Amazon tracks, in aggregate, how people use its Echo lineup of smart speakers, including what questions are commonly asked to Alexa, the virtual assistant powering Amazon's smart home products. In the early months of the pandemic in the US and UK, when people were confined to their houses and many businesses and offices were closed, Amazon noticed a decline in one common Alexa question: "What time is it?"
Instead, users started asking Alexa a slightly grimmer question: "What day is it?"
The change is one of many alterations in user behavior Amazon has noticed during the last eight months.

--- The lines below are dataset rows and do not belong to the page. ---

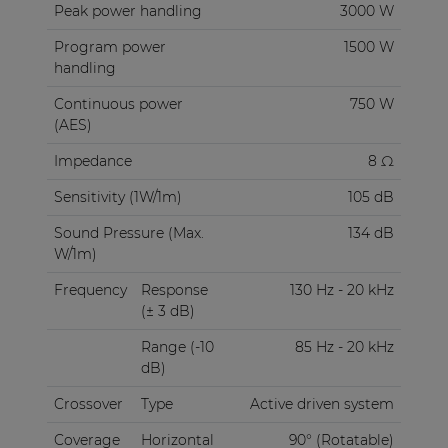
Peak power handling
3000 W
Program power
1500 W
handling
Continuous power
750 W
(AES)
Impedance
8 Ω
Sensitivity (1W/1m)
105 dB
Sound Pressure (Max.
134 dB
W/1m)
Frequency
Response
130 Hz - 20 kHz
(± 3 dB)
Range (-10
85 Hz - 20 kHz
dB)
Crossover
Type
Active driven system
Coverage
Horizontal
90° (Rotatable)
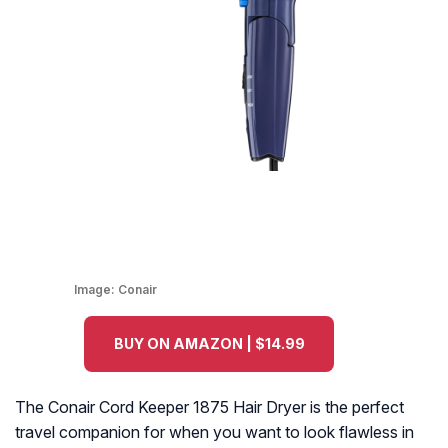
Image:
Conair
BUY ON AMAZON | $14.99
The Conair Cord Keeper 1875 Hair Dryer is the perfect
travel companion for when you want to look flawless in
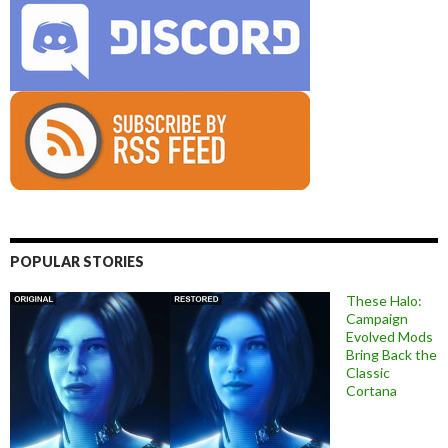
POPULAR STORIES
These Halo:
Campaign
Evolved Mods
Bring Back the
Classic
Cortana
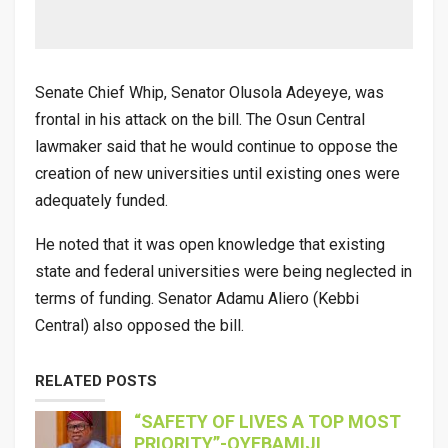
Senate Chief Whip, Senator Olusola Adeyeye, was
frontal in his attack on the bill. The Osun Central
lawmaker said that he would continue to oppose the
creation of new universities until existing ones were
adequately funded.
He noted that it was open knowledge that existing
state and federal universities were being neglected in
terms of funding. Senator Adamu Aliero (Kebbi
Central) also opposed the bill.
RELATED POSTS
“SAFETY OF LIVES A TOP MOST
PRIORITY”-OYEBAMIJI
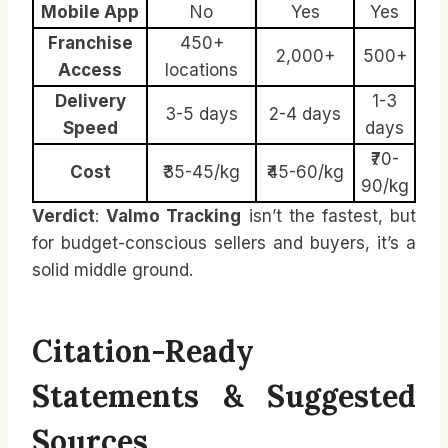
Mobile App
No
Yes
Yes
Franchise
450+
2,000+
500+
Access
locations
Delivery
1-3
3-5 days
2-4 days
Speed
days
₹70-
Cost
₹35-45/kg
₹45-60/kg
90/kg
Verdict
:
Valmo Tracking
isn’t the fastest, but
for budget-conscious sellers and buyers, it’s a
solid middle ground.
Citation-Ready
Statements & Suggested
Sources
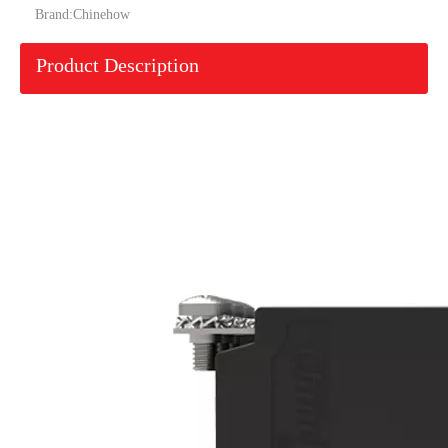
Brand:
Chinehow
Product Description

Amazon said it has seen an uptick in customers using communication tools like the Alexa integration with Zoom and Drop In, a feature that allows Alexa-enabled devices to be used like an intercom system.
Customers using Amazon products like Fire TV to stream virtual fitness and wellness classes also increased: Amazon said it saw a 300% spike in engagement on Peloton and an 80% increase in guided meditation classes on Headspace between February and July.
Daniel Rausch, Amazon's vice president of smart home, told Business Insider in a recent interview that, overall, people are using their devices more than they were before the pandemic and use is steadier throughout the day given that so many people are working from home.
"We do definitely see in the data that some dominant patterns are different," Rausch said. "Use is just a little bit more consistent throughout the day versus having peaks and valleys around when people leave their home during the day and come back."
Amazon's findings line up with a report from NPR and Edison Research from April, which found that people, especially young users, started interacting with the smart speakers more when they were stuck inside: 50% of users between 18 and 34 said they turned to their devices for news and information, while 52% reported using their smart speakers more for music and entertainment.
Increased time at home also appears to be leading customers to not just use their devices more, but purchase more of them too: Among smart speaker owners with kids under 18, 71% said they were thinking about buying another device to entertain their kids, compared to 47% who were asked the same question in spring 2019. And a report from Strategy Analytics from August found that, despite that pandemic, global smart speaker sales have been on the rise in 2020, increasing 6% between the first and second quarters of the year.